We presented a paper on the Smarthistory web redesign and entered the competition somewhat resigned to the idea that our humble efforts would be easily overshadowed by the extraordinary work being done by large museums and their crack web teams. The paper went well enough—many people came up to us over the next day and a half commenting on the design and the content. In fact, more than one person explained that they had spent the evening exploring our work—always lovely to hear. There were many strong papers but we think three really stood out:
Dr. Angelina Russo from the Swinburne University, Melbourne delivered “Transformation in Cultural and Scientific Communication: Creating New Museum Audiences with Social Media. We were struck by her emphasis on the importance of demystifying the museum, its holdings, and especially its processes.
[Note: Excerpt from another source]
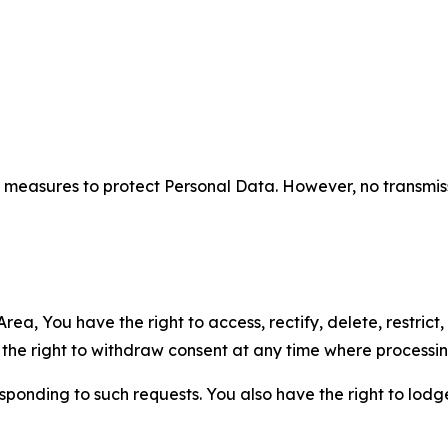
measures to protect Personal Data. However, no transmiss
ea, You have the right to access, rectify, delete, restrict,
d the right to withdraw consent at any time where processi
sponding to such requests. You also have the right to lodg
She talked about how to take the museum from conversation to collaboration (something we also need to do with Smarthistory) — and the co-creation of knowledge (“distributed innovation in the creation and dissemination of cultural content”). We will be spending some time on the Ning site she created on the Museum 3.0, which asks “What will the museum of the future be like?”
Dr. Ross Parry of the University of Leicester offered, “The Museum Reprogrammed: How Computing Became the Metonym (Rather then the Antonym) of the Modern Museum.” Dr. Parry is a historian of the technology of the museum and offered a very thoughtful analysis of this past as well as a possible future and delivered really thoughtful closing remarks, summarizing the main themes that emerged during the conference.
Nancy Proctor who heads new media initiatives at the Smithsonian Museum of American Art read “Beyond the Two-Minute Stop: Soundtracks, Soundbites, and the Future of Mobile Interpretation for Museums.” Nancy began her talk with the important insight — It’s Not the Technology. As we all know, the technology is an important tool, but it’s how we teach, how we reach out to our audiences that is critical. Nancy gave one example that really moved us — of how, in one particular Tate Modern audioguide, listeners reported that what they enjoyed most was the fact that they were asked their opinion. This is an important fact to keep in mind. Nancy’s insightful understanding of past and current practice was extremely valuable.
When the conference was over, the prizes were awarded. We had entered the web category and the competitions’ work was extraordinarily beautiful. Three honorable mentions, three bronze, and three silver winners were announced and then Smarthistory was named the sole winner of the gold, the highest award in the the web category. We still don’t fully believe we won despite the lovely plaque, but we are honored and gratified. Our thanks to the FIAMP organizers, AVICOM and ICOM.